Barack Obama: Still Awesome

Today, Alan Keyes said the following ridiculous thing about abortion:

"I would still be picking cotton if the country's moral principles had not been shaped by the Declaration of Independence," Keyes said. He said Obama "has broken and rejected those principles he has taken the slaveholder's position."


Obviously, the point was to have the quote picked up. He's said something similarly preposterous in a number of other interviews - for example, arguing that Barack Obama (by supporting gay marriage) has turned his back on everything decent in the world and that Keyes, like Lincoln, must defend our fundemental principles of Union.


Will Barack Obama, the greatest thing to happen to Democratic politics in a generation, be sidetracked like so many others by the social issue sideshow?



Fuck no.



"As I travel around this state, I don't get asked about gay marriage, I don't get asked about abortion.

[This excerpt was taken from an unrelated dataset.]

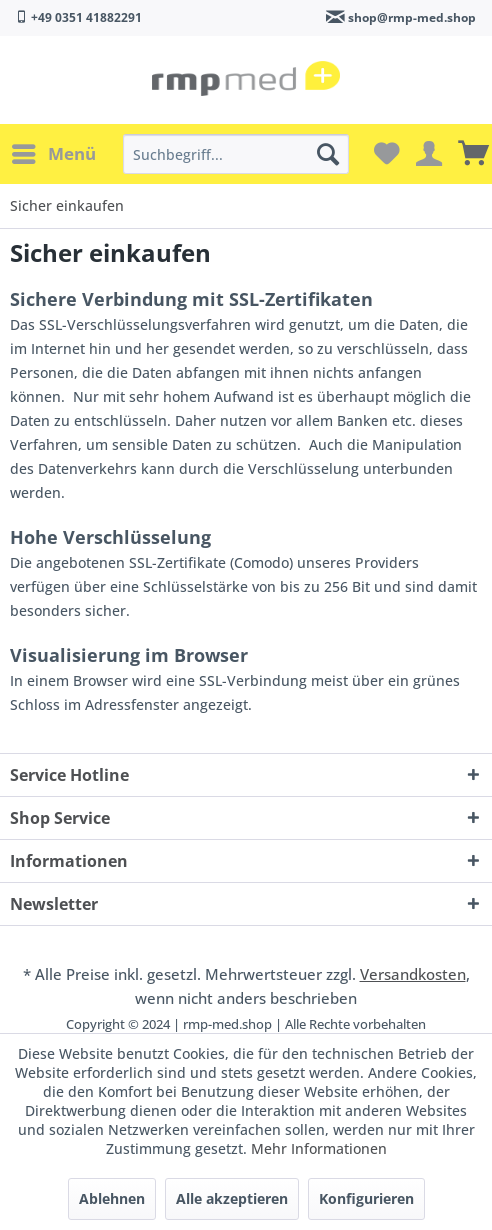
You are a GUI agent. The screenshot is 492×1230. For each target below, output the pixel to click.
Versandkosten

I get asked, 'How can I find a job that allows me to support my family.' I get asked, 'How can I pay those medical bills without going into bankruptcy.'"

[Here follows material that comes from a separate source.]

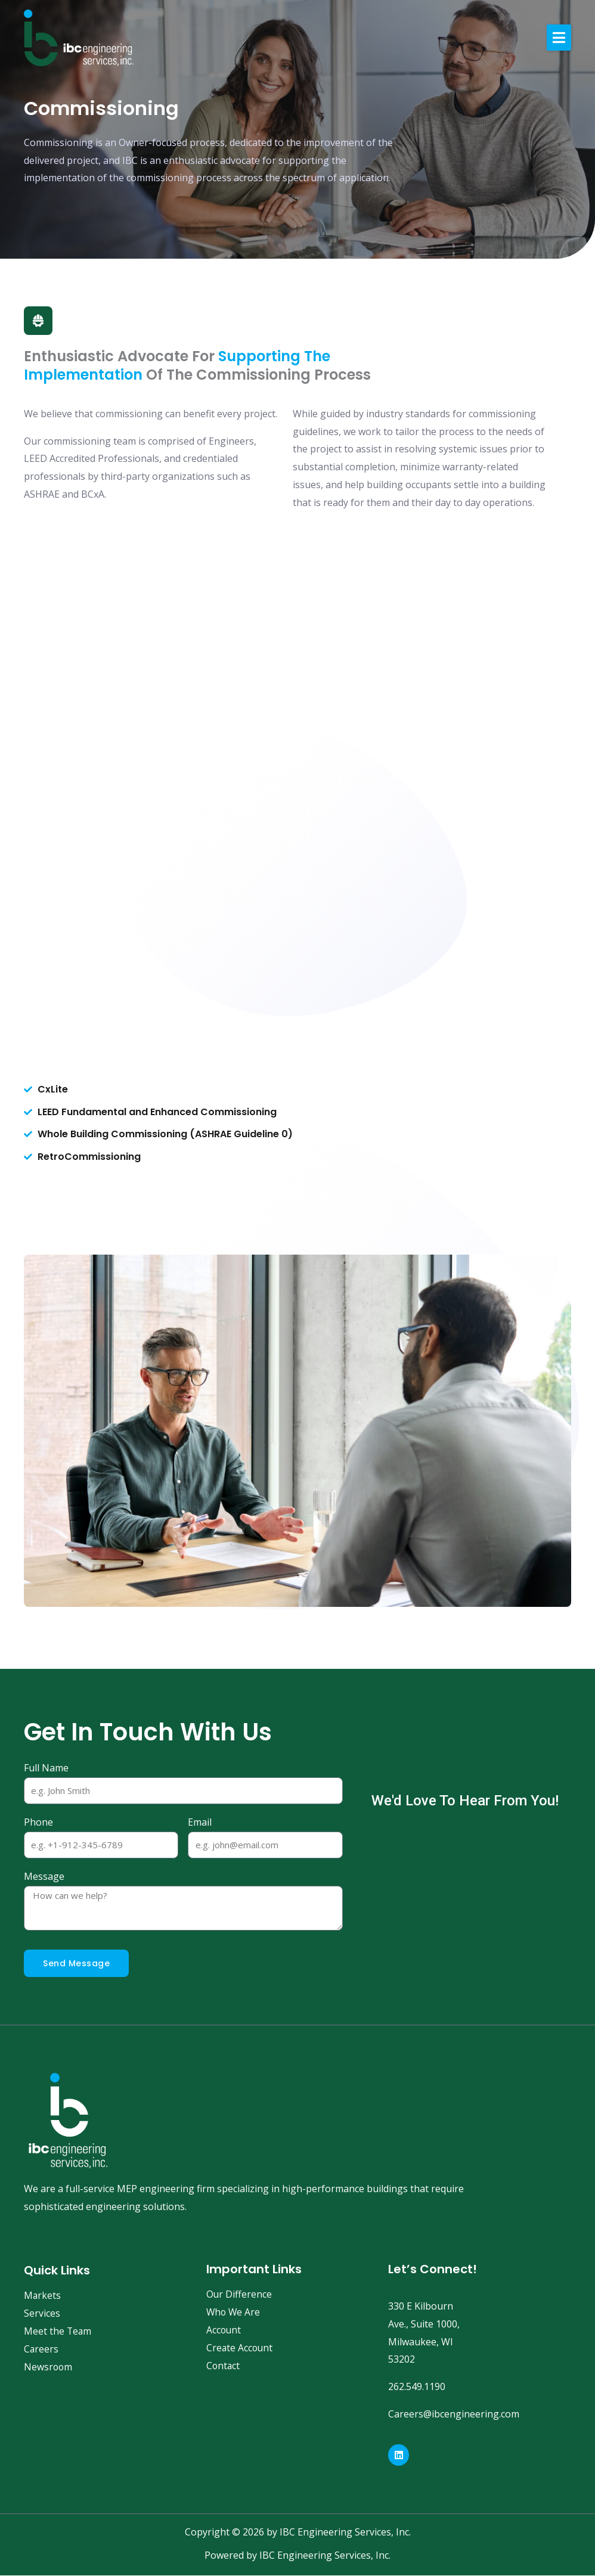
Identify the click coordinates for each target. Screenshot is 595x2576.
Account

Alan Keyes, Barack Obama is a righteous political whirlwind. You are but the cracked out trailer park in his path.

August 08, 2004

Snappy

There's nothing remarkable to say about David Mamet's Spartan. It's Jack Ryan with staccato dialog.

But seeing it did make me check out what Mamet's up to next ... apparently he's working on a Will Farrell vehichle called Joan of Bark: The Dog that Saved France.


Seriously.


August 07, 2004

More miraculous

If you've ever wanted to experience the awe of someone from the 19th century gazing upon our modern world, go out and get an AirPort Express. Sending audio from a laptop to your stereo without wires! All hail the future!

August 01, 2004

Modern Miracle

jew-paySick of being bald? To cheap to buy a real hairpiece? Help has arrived!

Now you can own a homemade toupee in just 5 easy steps:



1. Find a friend with a thick head of hair. The thicker, the better. Take Eugene, for example. His hair is so thick he gets it cut every couple weeks ... with garden shears! (buh-dum-bum).



2. Next, go over to said hirsute friend's house when he's getting a trim. Try not to salivate as you watch all that luscious hair pile up on the floor (the spit would make the hair clumpy).



3. After the haircut is over, get a couple strips of wide, transparent tape. Packing tape is perfect. Duct tape, not so much.



4. Dredge the the strips of tape through the piled hair clippings.



5. You should now have a couple chia-esque strips of tape. Plop those suckers on your noggin and you can hold your head up high from now on!